_Directions for this task_
Give the records again exactly, but drop the pictures.

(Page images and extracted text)

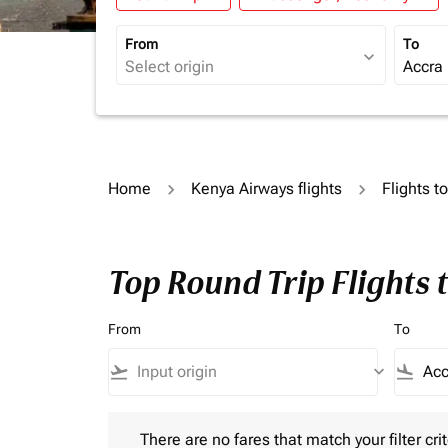
From
To
expand_more
Home
Kenya Airways flights
Flights t
Top Round Trip Flights 
From
To
flight_takeoff
keyboard_arrow_down
flight_land
There are no fares that match your filter criteria.
There are no fares that match your filter crit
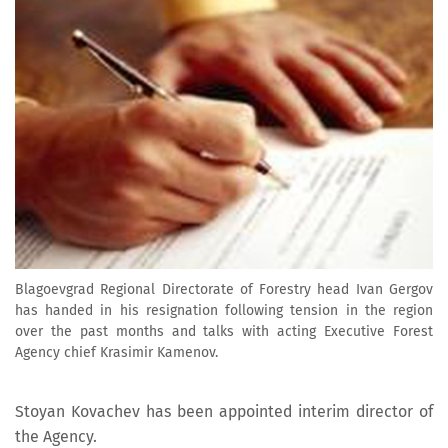
Blagoevgrad Regional Directorate of Forestry head Ivan Gergov
has handed in his resignation following tension in the region
over the past months and talks with acting Executive Forest
Agency chief Krasimir Kamenov.
Stoyan Kovachev has been appointed interim director of
the Agency.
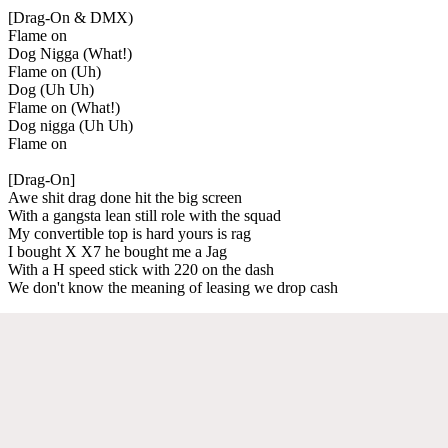
[Drag-On & DMX)
Flame on
Dog Nigga (What!)
Flame on (Uh)
Dog (Uh Uh)
Flame on (What!)
Dog nigga (Uh Uh)
Flame on
[Drag-On]
Awe shit drag done hit the big screen
With a gangsta lean still role with the squad
My convertible top is hard yours is rag
I bought X X7 he bought me a Jag
With a H speed stick with 220 on the dash
We don't know the meaning of leasing we drop cash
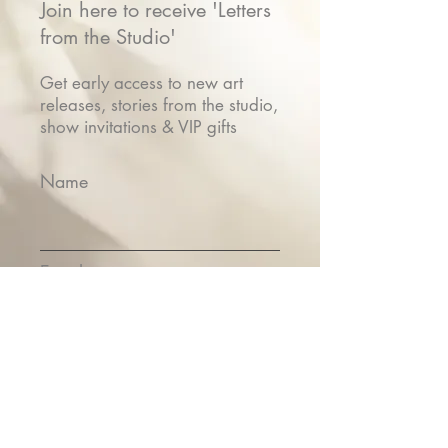
Join here to receive 'Letters
from the Studio'
Get early access to new art
releases, stories from the studio,
show invitations & VIP gifts
Name
Email
Submit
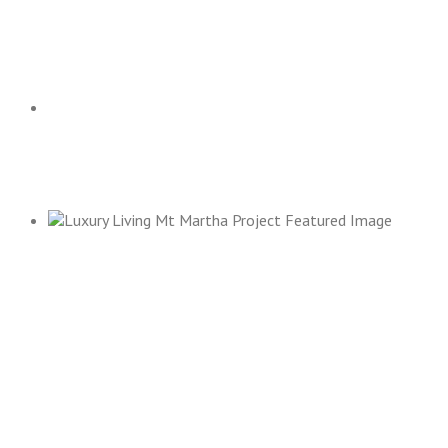
KEW EAST RESIDENCE
ALBERT PARK
MT MARTHA RESIDENCE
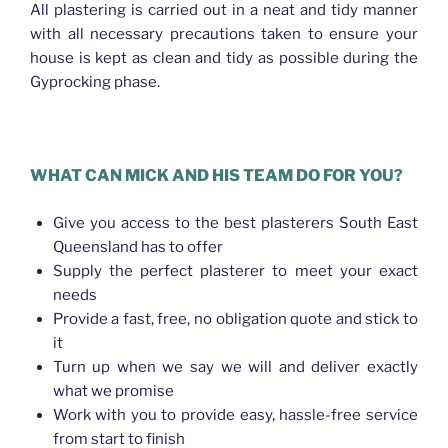
All plastering is carried out in a neat and tidy manner
with all necessary precautions taken to ensure your
house is kept as clean and tidy as possible during the
Gyprocking phase.
WHAT CAN MICK AND HIS TEAM DO FOR YOU?
Give you access to the best plasterers South East
Queensland has to offer
Supply the perfect plasterer to meet your exact
needs
Provide a fast, free, no obligation quote and stick to
it
Turn up when we say we will and deliver exactly
what we promise
Work with you to provide easy, hassle-free service
from start to finish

_Answer section_
From
To
expand_more
Home
Kenya Airways flights
Flights t
Top Round Trip Flights 
From
To
flight_takeoff
keyboard_arrow_down
flight_land
There are no fares that match your filter criteria.
There are no fares that match your filter crit
Blagoevgrad Regional Directorate of Forestry head Ivan Gergov
has handed in his resignation following tension in the region
over the past months and talks with acting Executive Forest
Agency chief Krasimir Kamenov.
Stoyan Kovachev has been appointed interim director of
the Agency.
[Drag-On & DMX)
Flame on
Dog Nigga (What!)
Flame on (Uh)
Dog (Uh Uh)
Flame on (What!)
Dog nigga (Uh Uh)
Flame on
[Drag-On]
Awe shit drag done hit the big screen
With a gangsta lean still role with the squad
My convertible top is hard yours is rag
I bought X X7 he bought me a Jag
With a H speed stick with 220 on the dash
We don't know the meaning of leasing we drop cash
Join here to receive 'Letters
from the Studio'
Get early access to new art
releases, stories from the studio,
show invitations & VIP gifts
Name
Email
Submit
KEW EAST RESIDENCE
ALBERT PARK
MT MARTHA RESIDENCE
All plastering is carried out in a neat and tidy manner
with all necessary precautions taken to ensure your
house is kept as clean and tidy as possible during the
Gyprocking phase.
WHAT CAN MICK AND HIS TEAM DO FOR YOU?
Give you access to the best plasterers South East
Queensland has to offer
Supply the perfect plasterer to meet your exact
needs
Provide a fast, free, no obligation quote and stick to
it
Turn up when we say we will and deliver exactly
what we promise
Work with you to provide easy, hassle-free service
from start to finish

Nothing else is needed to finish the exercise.